The closing is expected in the fourth quarter. The deal includes $52m in working capital and is debt and cash-free, Kallanish reports.
The Benteler Steel & Tube facility in Shreveport was revamped in 2020 and has the capacity to roll roughly 400,000 tonnes per year.
“It is part of our corporate culture to constantly evolve. The sale of the steel tube plant in Shreveport makes the Benteler Group even stronger, more flexible, and financially more resilient. Today, the Shreveport plant is one of North America’s most modern and efficient steel tube plants. The plant is thereby able to realize its full potential in the context of the strong oil and gas market in the US,” Ralf Göttel, ceo of Benteler Group, says in a press release.
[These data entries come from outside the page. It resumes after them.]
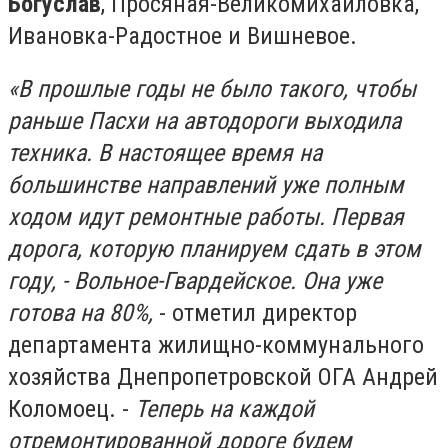
Богуслав
, Просяная-Великомихайловка,
Ивановка-Радостное и Вишневое.
«В прошлые годы не было такого, чтобы
раньше Пасхи на автодороги выходила
техника. В настоящее время на
большинстве направлений уже полным
ходом идут ремонтные работы. Первая
дорога, которую планируем сдать в этом
году, - Вольное-Гвардейское. Она уже
готова на 80%,
- отметил директор
департамента жилищно-коммунального
хозяйства Днепропетровской ОГА Андрей
Коломоец. -
Теперь на каждой
отремонтированной дороге будем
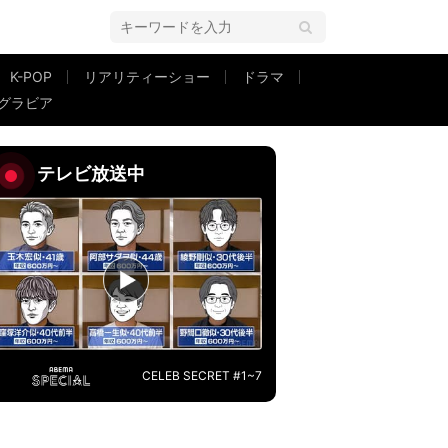
K-POP
リアリティーショー
ドラマ
グラビア
が話題に「産後1カ月なのにお弁当作りすごい」「休めるときに休みながらがん
テレビ放送中
CELEB SECRET #1~7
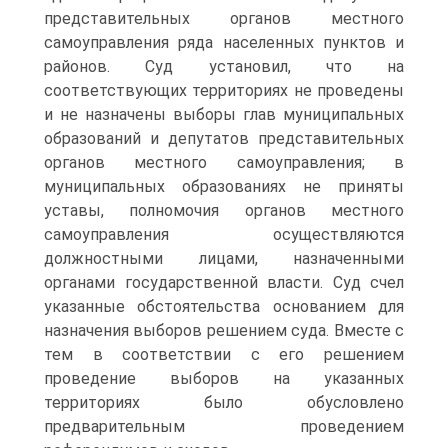
представительных органов местного
самоуправления ряда населенных пунктов и
районов. Суд установил, что на
соответствующих территориях не проведены
и не назначены выборы глав муниципальных
образований и депутатов представительных
органов местного самоуправления; в
муниципальных образованиях не приняты
уставы, полномочия органов местного
самоуправления осуществляются
должностными лицами, назначенными
органами государственной власти. Суд счел
указанные обстоятельства основанием для
назначения выборов решением суда. Вместе с
тем в соответствии с его решением
проведение выборов на указанных
территориях было обусловлено
предварительным проведением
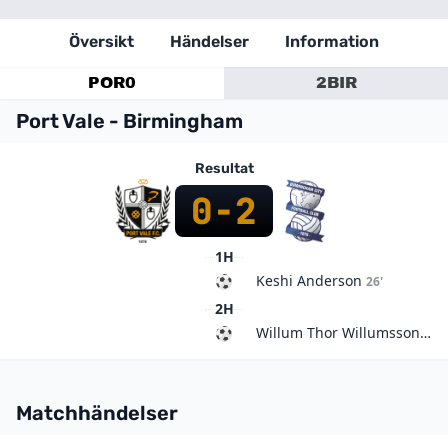
Översikt
Händelser
Information
POR
0
2
BIR
Port Vale - Birmingham
Resultat
0
-
2
1H
Keshi Anderson
26'
2H
Willum Thor Willumsson
80'
Matchhändelser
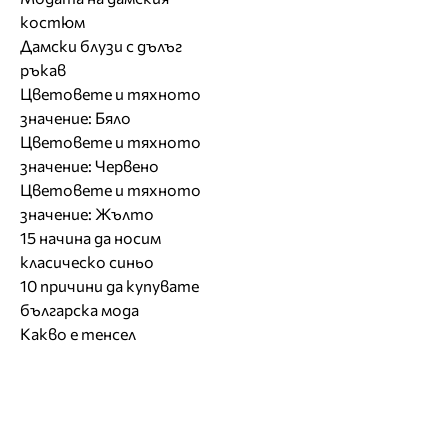
костюм
Дамски блузи с дълъг
ръкав
Цветовете и тяхното
значение: Бяло
Цветовете и тяхното
значение: Червено
Цветовете и тяхното
значение: Жълто
15 начина да носим
класическо синьо
10 причини да купувате
българска мода
Какво е тенсел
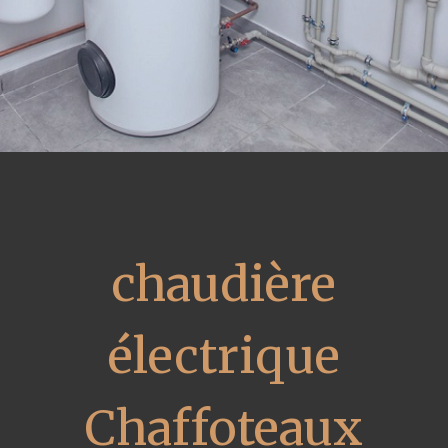
chaudière
électrique
Chaffoteaux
The acquisition is still subject to regulatory approval, including US antitrust authorities and Louisiana Economic Development.
“Tenaris has great relationships with the large-cap indies. They’re going to tie up this mill providing for those guys with their products, and the rest of OCTG will feel the shortage,” a buy-side source says. “This is a strategic buy to increase capacity for Tenaris.”
Currently, the price of representative OCTG product P110 5.5” diameter ranges from $3,250-$3,550/short ton, ex-works, domestic mill.